_He_ had done it. They all seemed to remember the day, the hour, the party, the occasion--to feel the same consciousness, the same regrets--to be ready to return to the same good understanding; and they were just growing again like themselves, (Harriet, as Emma must suspect, as ready as the best of them to be cordial and happy,) when the carriage reappeared, and all was over. The style of the visit, and the shortness of it, were then felt to be decisive. Fourteen minutes to be given to those with whom she had thankfully passed six weeks not six months ago!--Emma could not but picture it all, and feel how justly they might resent, how naturally Harriet must suffer. It was a bad business. She would have given a great deal, or endured a great deal, to have had the Martins in a higher rank of life. They were so deserving, that a _little_ higher should have been enough: but as it was, how could she have done otherwise?--Impossible!--She could not repent. They must be separated; but there was a great deal of pain in the process-- so much to herself at this time, that she soon felt the necessity of a little consolation, and resolved on going home by way of Randalls to procure it. Her mind was quite sick of Mr. Elton and the Martins. The refreshment of Randalls was absolutely necessary.
It was a good scheme; but on driving to the door they heard that neither "master nor mistress was at home;" they had both been out some time; the man believed they were gone to Hartfield.
"This is too bad," cried Emma, as they turned away. "And now we shall just miss them; too provoking!--I do not know when I have been so disappointed." And she leaned back in the corner, to indulge her murmurs, or to reason them away; probably a little of both-- such being the commonest process of a not ill-disposed mind. Presently the carriage stopt; she looked up; it was stopt by Mr. and Mrs. Weston, who were standing to speak to her. There was instant pleasure in the sight of them, and still greater pleasure was conveyed in sound--for Mr. Weston immediately accosted her with,
"How d'ye do?--how d'ye do?--We have been sitting with your father-- glad to see him so well. Frank comes to-morrow--I had a letter this morning--we see him to-morrow by dinner-time to a certainty-- he is at Oxford to-day, and he comes for a whole fortnight; I knew it would be so. If he had come at Christmas he could not have staid three days; I was always glad he did not come at Christmas; now we are going to have just the right weather for him, fine, dry, settled weather. We shall enjoy him completely; every thing has turned out exactly as we could wish."

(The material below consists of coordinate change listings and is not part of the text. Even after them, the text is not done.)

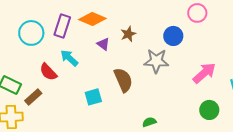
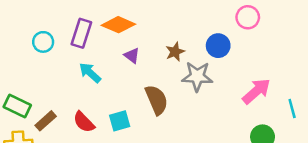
cyan circle: (31, 33) -> (43, 42), size x0.7
brown star: (128, 34) -> (175, 52), moved
red semicircle: (48, 72) -> (84, 122), moved

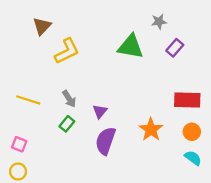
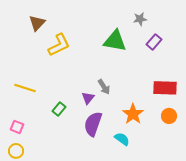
gray arrow: (69, 99) -> (104, 87), moved
cyan semicircle: (193, 158) -> (122, 139), moved

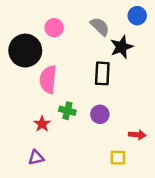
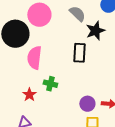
pink circle: (54, 28) -> (39, 15), size x1.5
purple circle: (100, 114) -> (87, 104), moved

There was no resisting such news, no possibility of avoiding the influence of such a happy face as Mr. Weston's, confirmed as it all was by the words and the countenance of his wife, fewer and quieter, but not less to the purpose. To know that _she_ thought his coming certain was enough to make Emma consider it so, and sincerely did she rejoice in their joy. It was a most delightful reanimation of exhausted spirits. The worn-out past was sunk in the freshness of what was coming; and in the rapidity of half a moment's thought, she hoped Mr. Elton would now be talked of no more.
Mr. Weston gave her the history of the engagements at Enscombe, which allowed his son to answer for having an entire fortnight at his command, as well as the route and the method of his journey; and she listened, and smiled, and congratulated.
"I shall soon bring him over to Hartfield," said he, at the conclusion.
Emma could imagine she saw a touch of the arm at this speech, from his wife.
"We had better move on, Mr. Weston," said she, "we are detaining the girls."
"Well, well, I am ready;"--and turning again to Emma, "but you must not be expecting such a _very_ fine young man; you have only had _my_ account you know; I dare say he is really nothing extraordinary:"-- though his own sparkling eyes at the moment were speaking a very different conviction.
Emma could look perfectly unconscious and innocent, and answer in a manner that appropriated nothing.